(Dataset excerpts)
····················

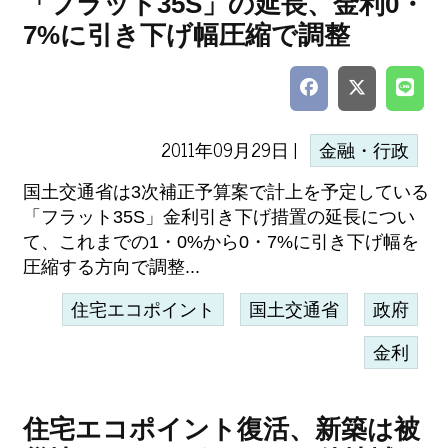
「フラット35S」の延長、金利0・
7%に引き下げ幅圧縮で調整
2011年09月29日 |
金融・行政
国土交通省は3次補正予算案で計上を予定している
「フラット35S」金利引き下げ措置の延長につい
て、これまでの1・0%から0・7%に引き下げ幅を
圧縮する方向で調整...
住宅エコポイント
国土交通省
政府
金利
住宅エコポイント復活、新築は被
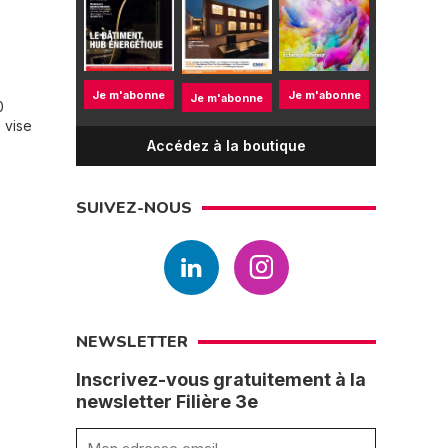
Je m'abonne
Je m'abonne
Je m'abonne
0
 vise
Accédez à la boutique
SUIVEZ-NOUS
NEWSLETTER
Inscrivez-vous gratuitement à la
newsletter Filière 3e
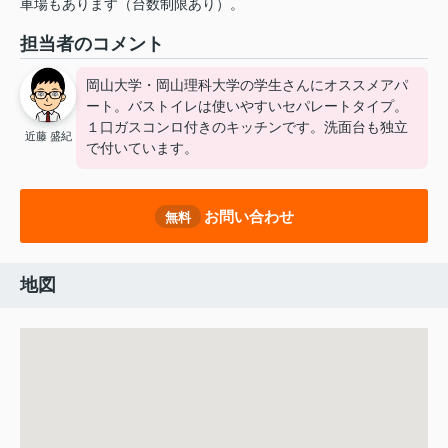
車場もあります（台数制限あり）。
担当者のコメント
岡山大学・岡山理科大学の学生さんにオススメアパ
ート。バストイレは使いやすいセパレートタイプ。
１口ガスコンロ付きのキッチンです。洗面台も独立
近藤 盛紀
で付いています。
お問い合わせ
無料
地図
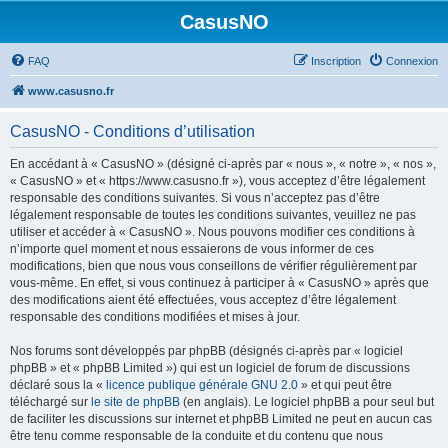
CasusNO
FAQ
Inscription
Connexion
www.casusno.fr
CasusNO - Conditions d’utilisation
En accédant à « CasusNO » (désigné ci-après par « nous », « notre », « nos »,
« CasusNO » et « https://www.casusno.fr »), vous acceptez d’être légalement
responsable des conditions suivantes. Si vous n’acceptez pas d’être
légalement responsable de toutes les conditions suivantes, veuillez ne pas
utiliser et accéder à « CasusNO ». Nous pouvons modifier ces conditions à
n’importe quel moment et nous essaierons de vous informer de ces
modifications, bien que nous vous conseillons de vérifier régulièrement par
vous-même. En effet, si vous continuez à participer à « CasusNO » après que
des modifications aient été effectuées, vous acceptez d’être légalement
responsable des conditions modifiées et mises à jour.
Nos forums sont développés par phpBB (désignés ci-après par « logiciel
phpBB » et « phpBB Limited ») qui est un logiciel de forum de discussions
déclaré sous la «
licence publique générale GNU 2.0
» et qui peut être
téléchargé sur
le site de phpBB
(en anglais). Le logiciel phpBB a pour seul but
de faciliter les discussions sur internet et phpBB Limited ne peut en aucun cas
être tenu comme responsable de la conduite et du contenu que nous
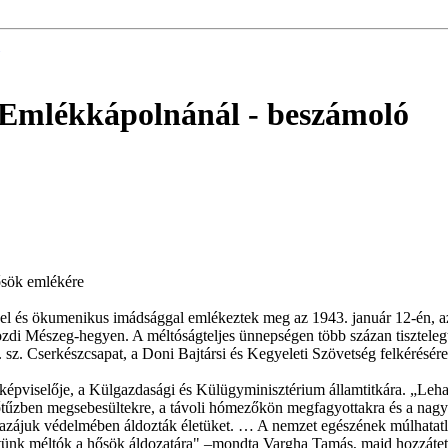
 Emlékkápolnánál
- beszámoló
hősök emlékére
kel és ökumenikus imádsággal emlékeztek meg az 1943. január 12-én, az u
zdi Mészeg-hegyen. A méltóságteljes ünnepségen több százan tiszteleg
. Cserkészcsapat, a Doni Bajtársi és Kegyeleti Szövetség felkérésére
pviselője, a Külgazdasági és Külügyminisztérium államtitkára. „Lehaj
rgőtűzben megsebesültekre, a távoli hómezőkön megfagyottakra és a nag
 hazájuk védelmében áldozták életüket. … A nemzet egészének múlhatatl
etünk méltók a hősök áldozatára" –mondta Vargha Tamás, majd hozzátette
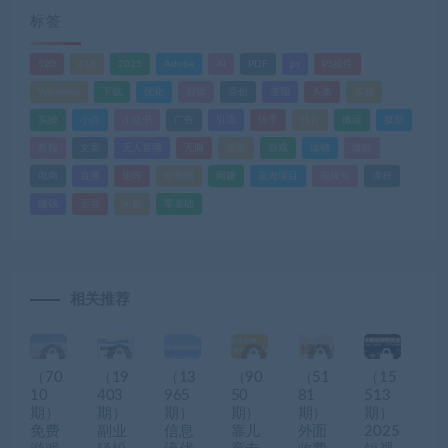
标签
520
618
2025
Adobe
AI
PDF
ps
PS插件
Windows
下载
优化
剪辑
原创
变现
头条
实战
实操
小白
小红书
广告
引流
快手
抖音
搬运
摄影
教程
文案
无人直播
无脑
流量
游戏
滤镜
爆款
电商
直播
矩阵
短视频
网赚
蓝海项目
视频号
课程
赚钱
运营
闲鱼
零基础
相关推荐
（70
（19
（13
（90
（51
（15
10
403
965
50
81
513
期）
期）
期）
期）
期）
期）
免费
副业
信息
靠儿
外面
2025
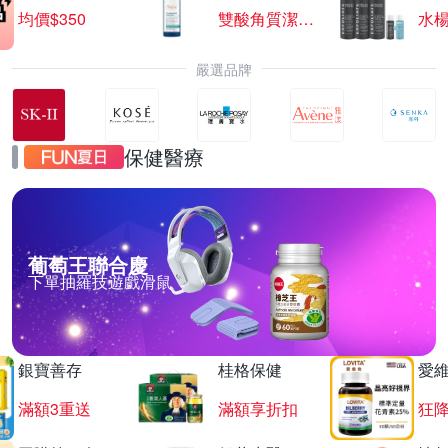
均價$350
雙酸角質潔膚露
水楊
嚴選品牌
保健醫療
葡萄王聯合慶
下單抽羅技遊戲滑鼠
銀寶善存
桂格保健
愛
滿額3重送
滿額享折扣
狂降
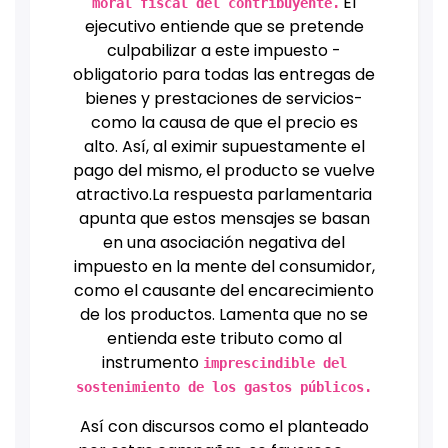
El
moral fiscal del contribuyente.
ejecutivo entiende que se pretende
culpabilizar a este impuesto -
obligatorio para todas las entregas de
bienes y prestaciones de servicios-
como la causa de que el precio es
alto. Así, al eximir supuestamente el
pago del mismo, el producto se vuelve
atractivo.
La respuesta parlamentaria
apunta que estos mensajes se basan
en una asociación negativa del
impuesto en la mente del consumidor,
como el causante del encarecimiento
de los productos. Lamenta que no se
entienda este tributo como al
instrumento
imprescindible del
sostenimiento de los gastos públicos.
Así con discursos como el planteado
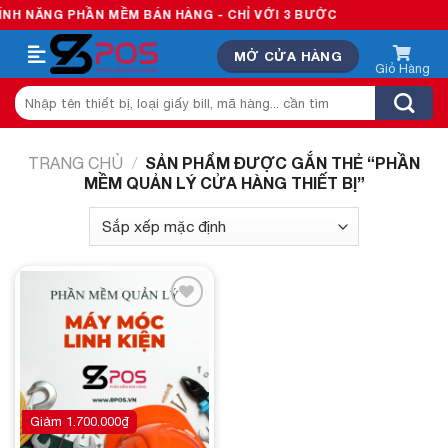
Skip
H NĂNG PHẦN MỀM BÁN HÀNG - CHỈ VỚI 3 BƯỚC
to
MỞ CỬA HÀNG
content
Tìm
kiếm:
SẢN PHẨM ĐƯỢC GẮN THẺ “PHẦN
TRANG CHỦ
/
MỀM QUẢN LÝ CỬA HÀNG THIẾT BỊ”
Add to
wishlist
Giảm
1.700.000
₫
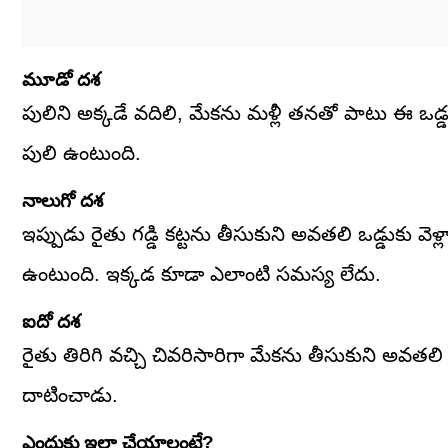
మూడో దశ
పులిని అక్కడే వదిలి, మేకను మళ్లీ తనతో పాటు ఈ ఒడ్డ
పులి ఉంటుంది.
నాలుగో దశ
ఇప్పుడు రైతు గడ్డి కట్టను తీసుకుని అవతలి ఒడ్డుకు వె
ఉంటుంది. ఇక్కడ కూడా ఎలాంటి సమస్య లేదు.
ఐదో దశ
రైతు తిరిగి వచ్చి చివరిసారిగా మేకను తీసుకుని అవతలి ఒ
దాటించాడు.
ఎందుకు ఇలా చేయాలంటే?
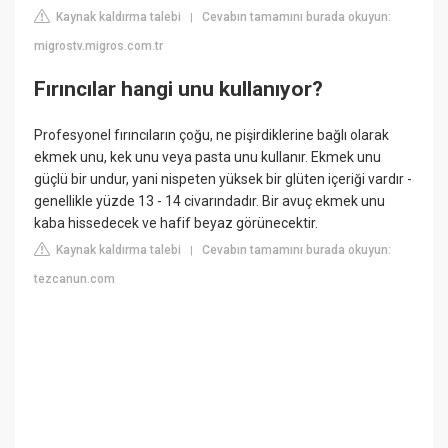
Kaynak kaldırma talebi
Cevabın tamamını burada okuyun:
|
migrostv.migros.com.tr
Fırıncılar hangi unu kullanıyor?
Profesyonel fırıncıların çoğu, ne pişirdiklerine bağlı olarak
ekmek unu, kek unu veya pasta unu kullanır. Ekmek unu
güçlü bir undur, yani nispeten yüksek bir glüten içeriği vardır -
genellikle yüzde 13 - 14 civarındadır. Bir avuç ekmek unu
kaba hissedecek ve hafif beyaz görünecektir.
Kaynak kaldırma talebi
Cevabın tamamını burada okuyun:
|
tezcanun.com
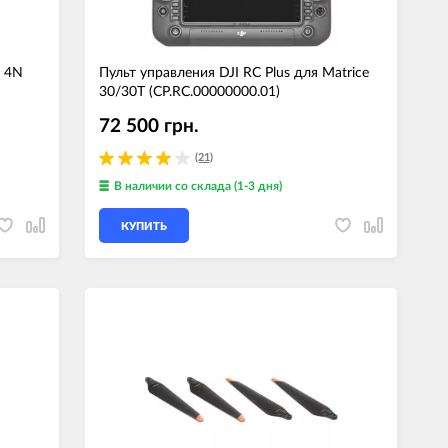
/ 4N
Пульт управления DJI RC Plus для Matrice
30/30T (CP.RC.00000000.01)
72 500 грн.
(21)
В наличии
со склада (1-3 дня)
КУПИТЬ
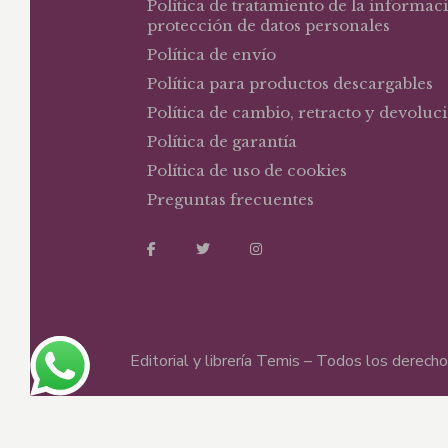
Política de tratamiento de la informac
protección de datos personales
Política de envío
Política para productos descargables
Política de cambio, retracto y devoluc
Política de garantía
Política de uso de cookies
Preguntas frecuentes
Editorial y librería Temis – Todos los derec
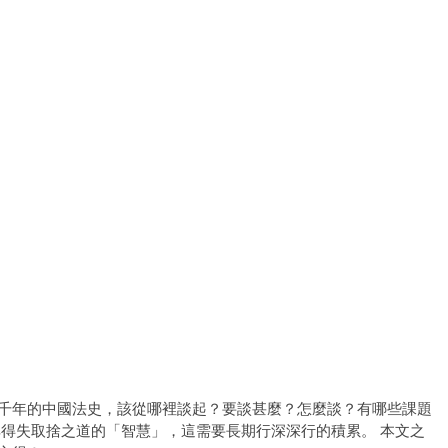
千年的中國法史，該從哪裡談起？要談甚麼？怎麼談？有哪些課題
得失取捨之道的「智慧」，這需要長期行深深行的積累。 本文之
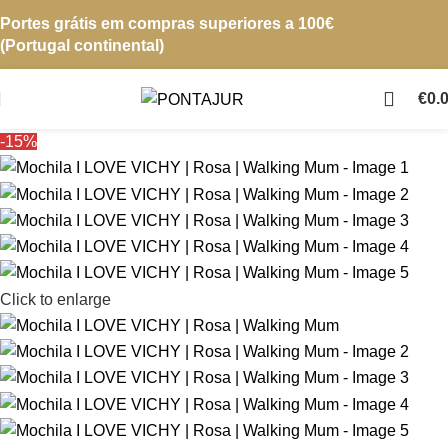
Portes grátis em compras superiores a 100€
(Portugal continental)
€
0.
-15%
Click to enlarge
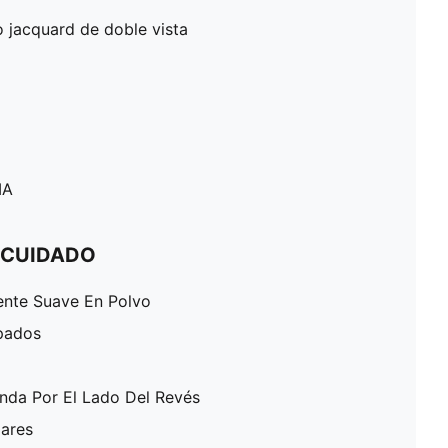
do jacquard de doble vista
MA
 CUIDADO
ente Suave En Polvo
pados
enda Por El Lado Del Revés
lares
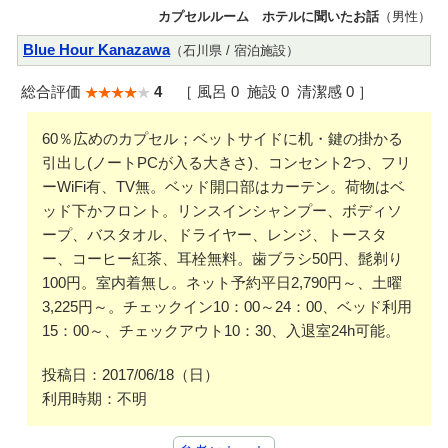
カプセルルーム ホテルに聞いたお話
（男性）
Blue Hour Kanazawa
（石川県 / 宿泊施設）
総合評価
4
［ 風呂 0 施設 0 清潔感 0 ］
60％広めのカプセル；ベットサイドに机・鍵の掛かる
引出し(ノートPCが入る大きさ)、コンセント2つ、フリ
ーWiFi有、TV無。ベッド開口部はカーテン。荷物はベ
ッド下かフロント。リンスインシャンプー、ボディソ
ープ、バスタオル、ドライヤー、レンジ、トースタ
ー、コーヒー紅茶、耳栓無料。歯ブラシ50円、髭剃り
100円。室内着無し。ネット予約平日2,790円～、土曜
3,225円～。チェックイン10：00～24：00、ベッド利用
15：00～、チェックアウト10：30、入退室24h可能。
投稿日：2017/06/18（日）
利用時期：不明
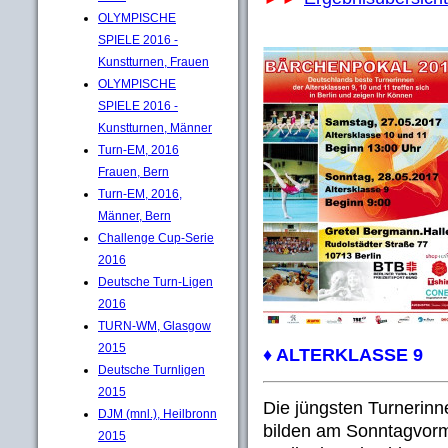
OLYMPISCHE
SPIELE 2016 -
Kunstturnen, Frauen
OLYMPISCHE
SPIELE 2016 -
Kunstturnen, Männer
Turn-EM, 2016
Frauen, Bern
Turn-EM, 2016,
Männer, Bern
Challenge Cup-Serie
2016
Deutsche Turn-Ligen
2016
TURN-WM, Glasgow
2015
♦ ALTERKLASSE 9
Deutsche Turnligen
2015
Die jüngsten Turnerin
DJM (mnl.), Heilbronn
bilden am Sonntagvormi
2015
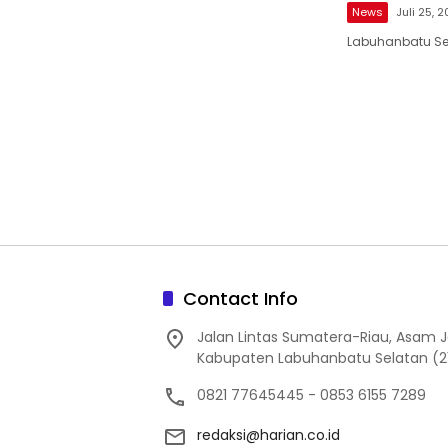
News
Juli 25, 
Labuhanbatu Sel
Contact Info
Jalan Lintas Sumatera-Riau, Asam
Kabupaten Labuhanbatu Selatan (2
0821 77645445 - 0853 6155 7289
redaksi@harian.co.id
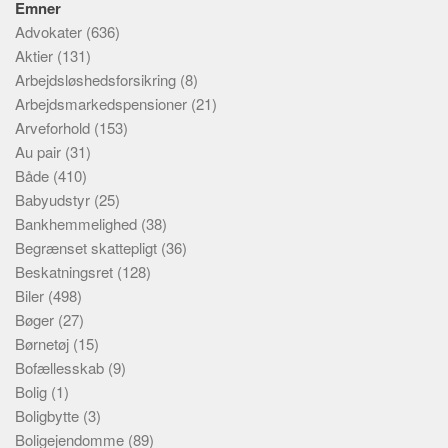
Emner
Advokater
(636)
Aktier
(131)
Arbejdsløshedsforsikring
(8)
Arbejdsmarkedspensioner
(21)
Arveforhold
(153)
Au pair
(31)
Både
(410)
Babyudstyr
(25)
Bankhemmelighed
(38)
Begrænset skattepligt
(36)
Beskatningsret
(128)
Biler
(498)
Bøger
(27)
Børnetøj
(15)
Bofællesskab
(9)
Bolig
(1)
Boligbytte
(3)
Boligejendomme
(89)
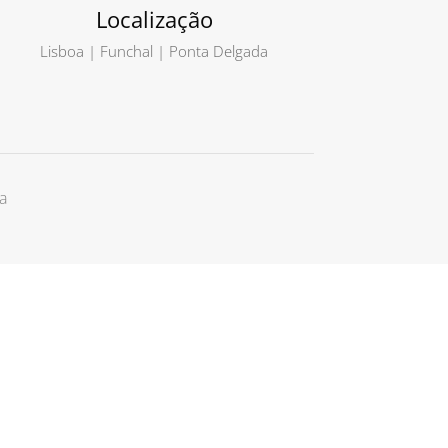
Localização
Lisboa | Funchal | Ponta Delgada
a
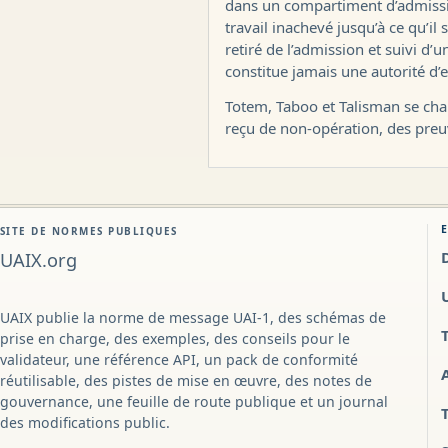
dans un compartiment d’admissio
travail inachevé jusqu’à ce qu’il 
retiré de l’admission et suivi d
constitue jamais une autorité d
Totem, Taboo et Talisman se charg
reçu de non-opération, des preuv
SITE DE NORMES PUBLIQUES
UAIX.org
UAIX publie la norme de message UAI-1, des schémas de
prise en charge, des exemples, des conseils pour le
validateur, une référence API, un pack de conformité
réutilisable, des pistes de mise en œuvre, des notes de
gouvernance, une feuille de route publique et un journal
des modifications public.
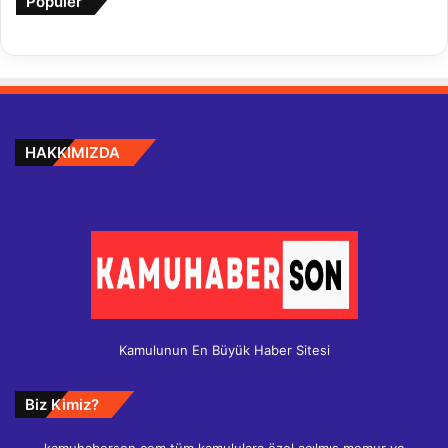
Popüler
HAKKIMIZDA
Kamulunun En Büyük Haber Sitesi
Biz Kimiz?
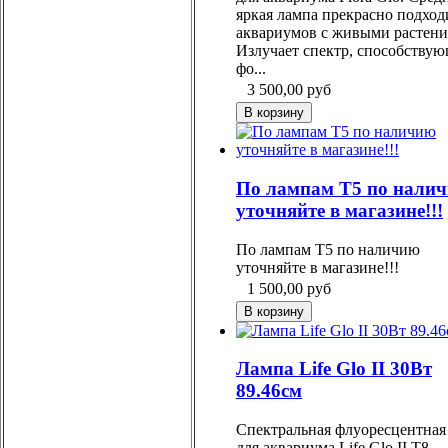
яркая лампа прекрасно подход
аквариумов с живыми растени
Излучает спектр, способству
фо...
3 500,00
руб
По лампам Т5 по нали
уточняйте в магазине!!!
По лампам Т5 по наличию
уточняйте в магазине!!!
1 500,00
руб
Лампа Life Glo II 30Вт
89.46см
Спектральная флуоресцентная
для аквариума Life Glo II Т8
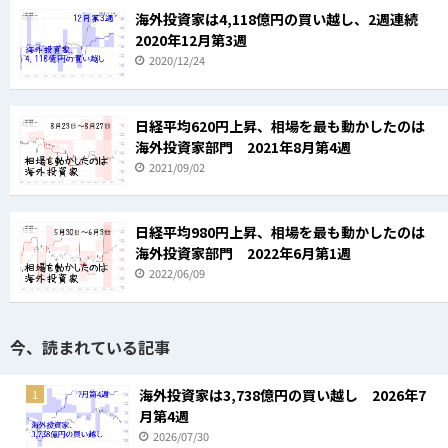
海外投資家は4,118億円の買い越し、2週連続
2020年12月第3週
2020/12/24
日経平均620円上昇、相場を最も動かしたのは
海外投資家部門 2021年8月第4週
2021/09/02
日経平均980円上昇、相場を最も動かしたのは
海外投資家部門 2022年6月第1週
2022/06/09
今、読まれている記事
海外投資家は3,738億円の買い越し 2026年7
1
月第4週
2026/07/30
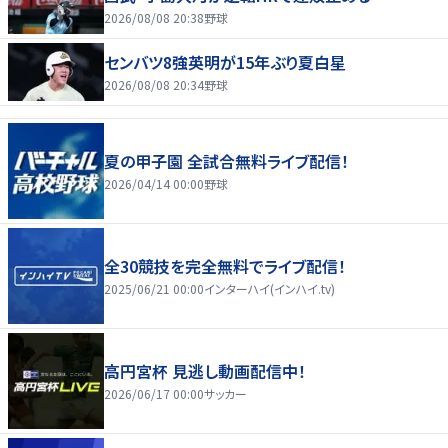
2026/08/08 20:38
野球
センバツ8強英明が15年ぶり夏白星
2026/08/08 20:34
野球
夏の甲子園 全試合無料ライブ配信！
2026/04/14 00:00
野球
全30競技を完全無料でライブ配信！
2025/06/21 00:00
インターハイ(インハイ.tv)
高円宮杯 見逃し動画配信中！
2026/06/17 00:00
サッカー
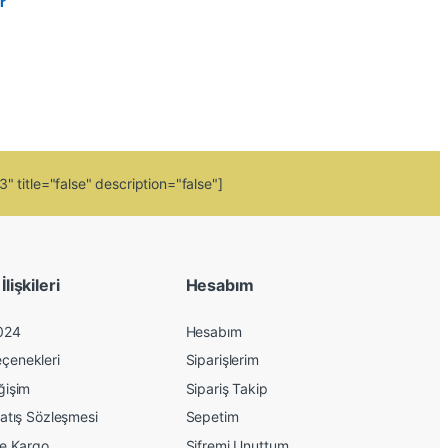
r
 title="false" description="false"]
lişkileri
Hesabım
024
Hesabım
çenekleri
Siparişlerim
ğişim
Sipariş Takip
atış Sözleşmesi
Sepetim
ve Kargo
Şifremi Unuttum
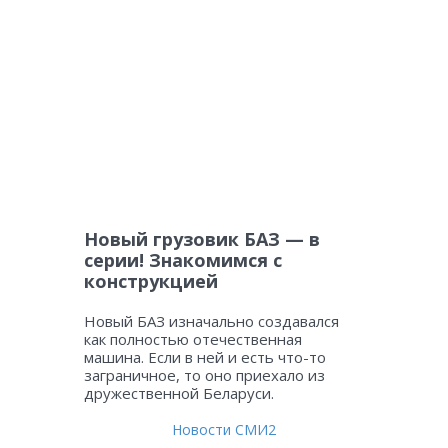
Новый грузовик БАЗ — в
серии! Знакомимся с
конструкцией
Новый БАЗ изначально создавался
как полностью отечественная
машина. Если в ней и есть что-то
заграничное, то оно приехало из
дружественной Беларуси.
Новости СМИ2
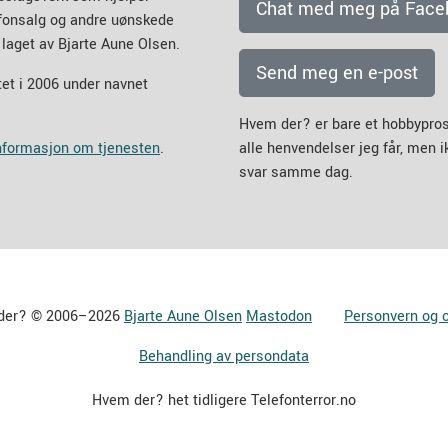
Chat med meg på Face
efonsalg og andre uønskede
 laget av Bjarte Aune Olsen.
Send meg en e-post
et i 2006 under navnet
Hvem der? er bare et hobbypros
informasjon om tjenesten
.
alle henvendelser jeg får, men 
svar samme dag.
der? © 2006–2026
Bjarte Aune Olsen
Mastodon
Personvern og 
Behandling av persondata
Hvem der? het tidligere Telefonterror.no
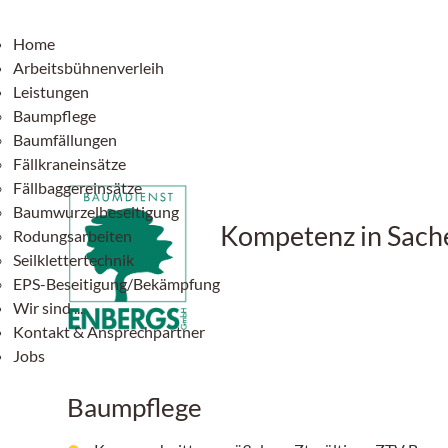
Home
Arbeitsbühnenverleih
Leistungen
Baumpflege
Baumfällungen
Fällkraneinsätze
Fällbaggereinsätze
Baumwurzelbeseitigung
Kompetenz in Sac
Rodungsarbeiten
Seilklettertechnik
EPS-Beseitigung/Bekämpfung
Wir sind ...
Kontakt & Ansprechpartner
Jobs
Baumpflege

····················

= Goal of the exercise =
Print once more, exactly, the lines that start at the top of the records above and end at the line with "CasusNO - Conditions d’utilisation", skipping all pictures.

= Response to the exercise =
「フラット35S」の延長、金利0・
7%に引き下げ幅圧縮で調整
2011年09月29日 |
金融・行政
国土交通省は3次補正予算案で計上を予定している
「フラット35S」金利引き下げ措置の延長につい
て、これまでの1・0%から0・7%に引き下げ幅を
圧縮する方向で調整...
住宅エコポイント
国土交通省
政府
金利
住宅エコポイント復活、新築は被
Je m'abonne
Je m'abonne
Je m'abonne
0
 vise
Accédez à la boutique
SUIVEZ-NOUS
NEWSLETTER
Inscrivez-vous gratuitement à la
newsletter Filière 3e
車場もあります（台数制限あり）。
担当者のコメント
岡山大学・岡山理科大学の学生さんにオススメアパ
ート。バストイレは使いやすいセパレートタイプ。
１口ガスコンロ付きのキッチンです。洗面台も独立
近藤 盛紀
で付いています。
お問い合わせ
無料
地図
CasusNO
FAQ
Inscription
Connexion
www.casusno.fr
CasusNO - Conditions d’utilisation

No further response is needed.